Periodic Reporting for period 1 - 7DUP (Characterization of 7q11.23 reciprocal aneusomy syndromes: from patients to functional pathways (and back))
Reporting period: 2016-04-01 to 2018-03-31
To better understand the pathophysiological mechanisms disrupted in patients carrying 7q11.23 alterations, we proposed a combined experimental and systems biology analytical approach with the following specific aims: (1) Identify and characterize patients with 7q11.23 CNVs; (2) Create reciprocal genetic models of 7q11.23 CNVs by generating induced pluripotent stem cells derived from patients and identify transcriptional alterations in differentiated neural precursors and mature neurons; and (3) Identify key functional pathways commonly and/or symmetrically disturbed across patient-specific neurons of 7q11.23 CNVs.
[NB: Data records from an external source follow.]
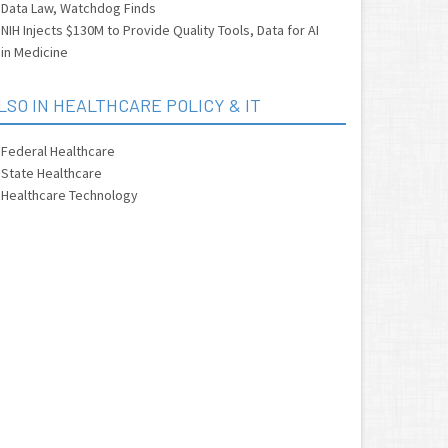
Data Law, Watchdog Finds
NIH Injects $130M to Provide Quality Tools, Data for AI
in Medicine
LSO IN HEALTHCARE POLICY & IT
Federal Healthcare
State Healthcare
Healthcare Technology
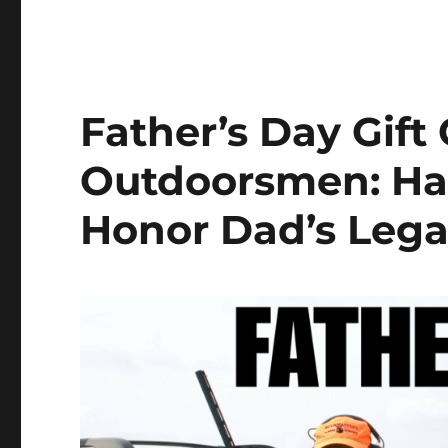
Father’s Day Gift 
Outdoorsmen: Ha
Honor Dad’s Leg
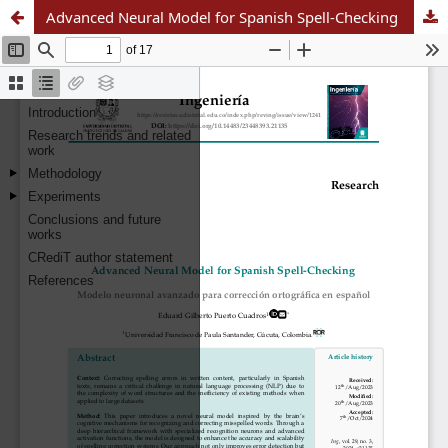
Advanced Neural Model for Spanish Spell-Checking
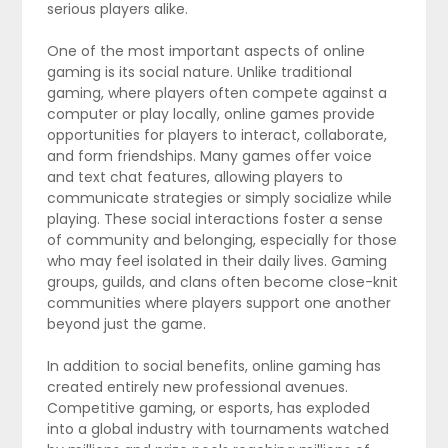
serious players alike.
One of the most important aspects of online
gaming is its social nature. Unlike traditional
gaming, where players often compete against a
computer or play locally, online games provide
opportunities for players to interact, collaborate,
and form friendships. Many games offer voice
and text chat features, allowing players to
communicate strategies or simply socialize while
playing. These social interactions foster a sense
of community and belonging, especially for those
who may feel isolated in their daily lives. Gaming
groups, guilds, and clans often become close-knit
communities where players support one another
beyond just the game.
In addition to social benefits, online gaming has
created entirely new professional avenues.
Competitive gaming, or esports, has exploded
into a global industry with tournaments watched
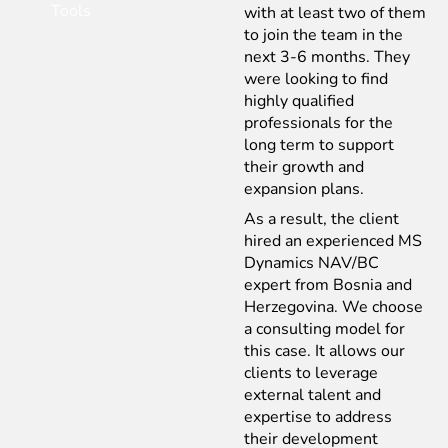
Tools
with at least two of them
to join the team in the
next 3-6 months. They
were looking to find
highly qualified
professionals for the
long term to support
their growth and
expansion plans.
As a result, the client
hired an experienced MS
Dynamics NAV/BC
expert from Bosnia and
Herzegovina. We choose
a consulting model for
this case. It allows our
clients to leverage
external talent and
expertise to address
their development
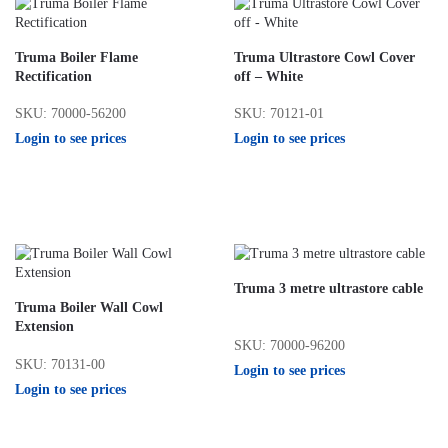
Truma Boiler Flame
Truma Ultrastore Cowl Cover
Rectification
off – White
SKU: 70000-56200
SKU: 70121-01
Login to see prices
Login to see prices
Truma 3 metre ultrastore cable
Truma Boiler Wall Cowl
Extension
SKU: 70000-96200
SKU: 70131-00
Login to see prices
Login to see prices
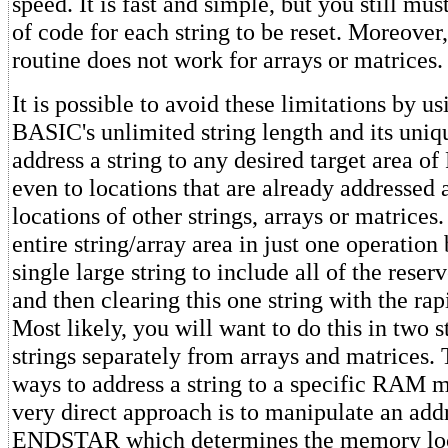
speed. It is fast and simple, but you still mus
of code for each string to be reset. Moreover,
routine does not work for arrays or matrices.
It is possible to avoid these limitations by 
BASIC's unlimited string length and its uniqu
address a string to any desired target area
even to locations that are already addresse
locations of other strings, arrays or matrices
entire string/array area in just one operation
single large string to include all of the res
and then clearing this one string with the rap
Most likely, you will want to do this in two s
strings separately from arrays and matrices. 
ways to address a string to a specific RAM 
very direct approach is to manipulate an addr
ENDSTAR which determines the memory loc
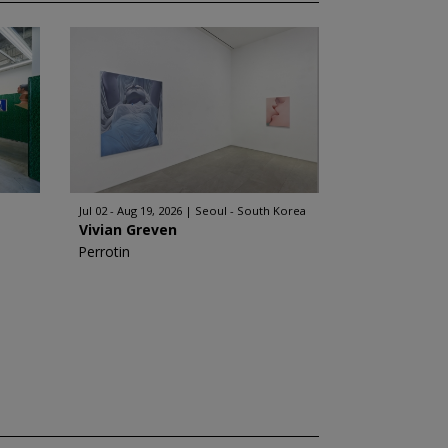
Jul 02 - Aug 19, 2026
Seoul - South Korea
Vivian Greven
Perrotin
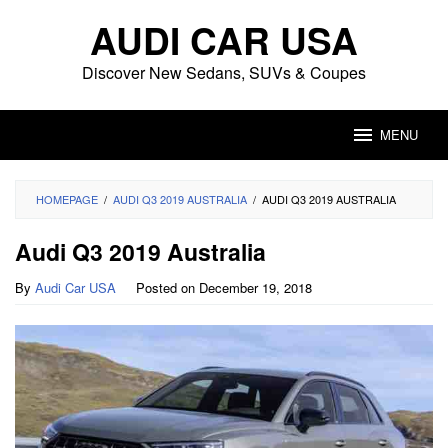
Skip
AUDI CAR USA
to
content
Discover New Sedans, SUVs & Coupes
MENU
HOMEPAGE
/
AUDI Q3 2019 AUSTRALIA
/
AUDI Q3 2019 AUSTRALIA
Audi Q3 2019 Australia
By
Audi Car USA
Posted on
December 19, 2018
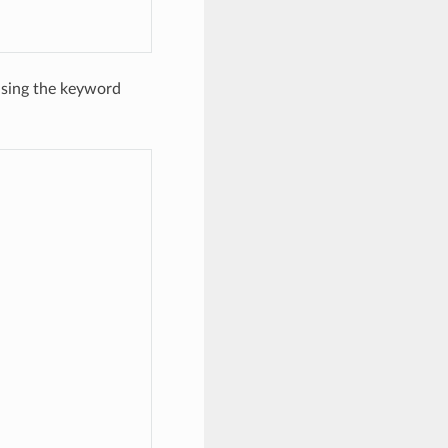
using the keyword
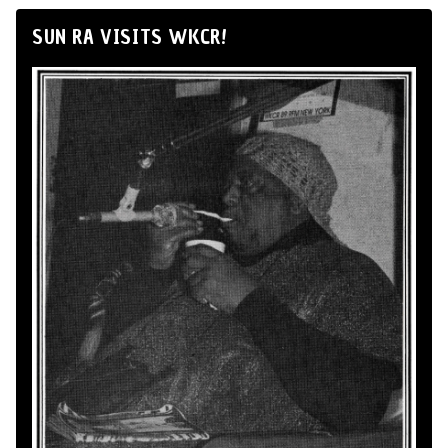
SUN RA VISITS WKCR!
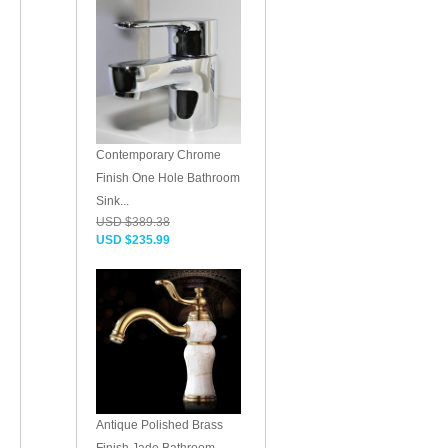
Contemporary Chrome
Finish One Hole Bathroom
Sink...
USD $389.38
USD $235.99
Antique Polished Brass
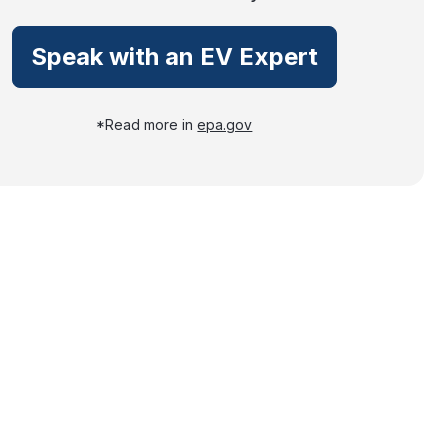
Speak with an EV Expert
*Read more in
epa.gov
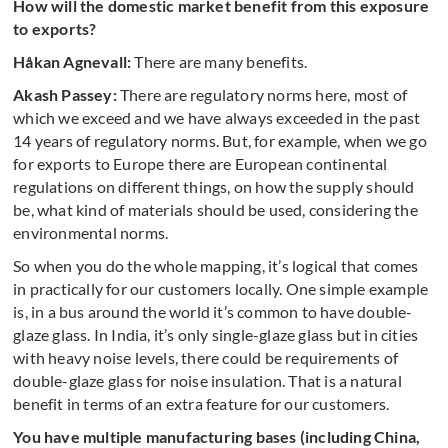
How will the domestic market benefit from this exposure
to exports?
Håkan Agnevall:
There are many benefits.
Akash Passey:
There are regulatory norms here, most of
which we exceed and we have always exceeded in the past
14 years of regulatory norms. But, for example, when we go
for exports to Europe there are European continental
regulations on different things, on how the supply should
be, what kind of materials should be used, considering the
environmental norms.
So when you do the whole mapping, it’s logical that comes
in practically for our customers locally. One simple example
is, in a bus around the world it’s common to have double-
glaze glass. In India, it’s only single-glaze glass but in cities
with heavy noise levels, there could be requirements of
double-glaze glass for noise insulation. That is a natural
benefit in terms of an extra feature for our customers.
You have multiple manufacturing bases (including China,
In the second aim of this project, we have created reciprocal genetic models of 7q11.23 copy number variants by generating patient-derived induced Pluripotent Stem Cells (iPSC) that were differentiated to neural precursors and differentiated neurons. We then studied the changes in the transcriptome of these in vitro models of brain to investigate the genes that are altered by these alterations at 7q11.23.
Finally, we used a Systems Biology approach integrating multiple sources of biological evidence to identify genes deregulated and pathways altered in these disorders. We identified multiple genes differentially expressed in specific types of neurons that warrant further investigation.